Querían los unos amarrar la dichosa salvación, esa botella por descorchar a la que algunos incrédulos miran con el recelo de quien solo bebe ron añejo. Los otros, ser algo que aparentemente ya no son, un equipo con ese punto aventurero de quien viaja en interraíl y tan apetecible como la rubia del vestido rojo a la que todos los que viajan en primera clase querrían como secretaria o como acompañante. Y entre un querer y otro, casi sin querer, al final hubo un entendimiento. O algo parecido; llamado empate, que no termina de colmar expectativa alguna pero que, en todo caso, hay que agradecer.
Porque lo cierto es que tanto como Real Valladolid como Sevilla pudieron ganar.
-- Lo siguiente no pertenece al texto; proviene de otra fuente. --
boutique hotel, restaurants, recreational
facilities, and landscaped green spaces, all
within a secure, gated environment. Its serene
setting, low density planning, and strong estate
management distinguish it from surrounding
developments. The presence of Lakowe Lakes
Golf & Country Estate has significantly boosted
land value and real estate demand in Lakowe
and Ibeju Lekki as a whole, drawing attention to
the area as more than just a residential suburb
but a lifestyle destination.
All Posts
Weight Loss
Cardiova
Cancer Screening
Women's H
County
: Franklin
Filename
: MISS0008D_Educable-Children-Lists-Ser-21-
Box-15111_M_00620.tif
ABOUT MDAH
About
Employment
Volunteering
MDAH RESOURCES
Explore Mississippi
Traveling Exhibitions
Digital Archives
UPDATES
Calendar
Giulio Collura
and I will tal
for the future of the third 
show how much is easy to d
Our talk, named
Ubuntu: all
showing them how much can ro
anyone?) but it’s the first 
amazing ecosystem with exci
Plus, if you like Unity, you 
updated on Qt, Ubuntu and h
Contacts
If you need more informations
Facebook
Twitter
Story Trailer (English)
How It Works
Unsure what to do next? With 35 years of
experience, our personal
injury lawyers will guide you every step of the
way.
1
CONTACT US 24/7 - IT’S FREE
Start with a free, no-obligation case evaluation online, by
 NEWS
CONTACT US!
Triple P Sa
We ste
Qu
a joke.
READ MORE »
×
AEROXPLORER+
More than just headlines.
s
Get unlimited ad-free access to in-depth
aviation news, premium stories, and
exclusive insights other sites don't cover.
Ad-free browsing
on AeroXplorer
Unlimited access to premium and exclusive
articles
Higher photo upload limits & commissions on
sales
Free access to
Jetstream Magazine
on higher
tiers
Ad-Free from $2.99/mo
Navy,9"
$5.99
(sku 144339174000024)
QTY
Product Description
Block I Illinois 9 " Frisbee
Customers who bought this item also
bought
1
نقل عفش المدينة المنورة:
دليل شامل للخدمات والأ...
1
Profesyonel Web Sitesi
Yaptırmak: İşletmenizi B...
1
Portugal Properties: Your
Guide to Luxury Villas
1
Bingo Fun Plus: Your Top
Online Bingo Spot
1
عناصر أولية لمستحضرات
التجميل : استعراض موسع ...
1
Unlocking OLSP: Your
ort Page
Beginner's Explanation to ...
Y, por ende, también cualquiera de los dos pudo perder, cuestión que puede sonar a partido de los grandes, de los de verdad, aunque, bueno, en realidad no fue para tanto. Dejémoslo en que, en este caso sí, pareció haber un acuerdo; un punto intermedio.
Conviene aclarar que es posible que se llegase aquí por error. Porque, ciertamente, la primera mitad podría invitar a que alguien piense que les daba pereza conseguir la victoria, pero en realidad no era así; ambos la anhelaban. Pero, vaya, su juego no fue el más ambicioso; más bien pareció fruto de la apatía que embarga a quienes, como ellos, se encuentran en tierra de nadie a falta de cinco jornadas para el final de Liga.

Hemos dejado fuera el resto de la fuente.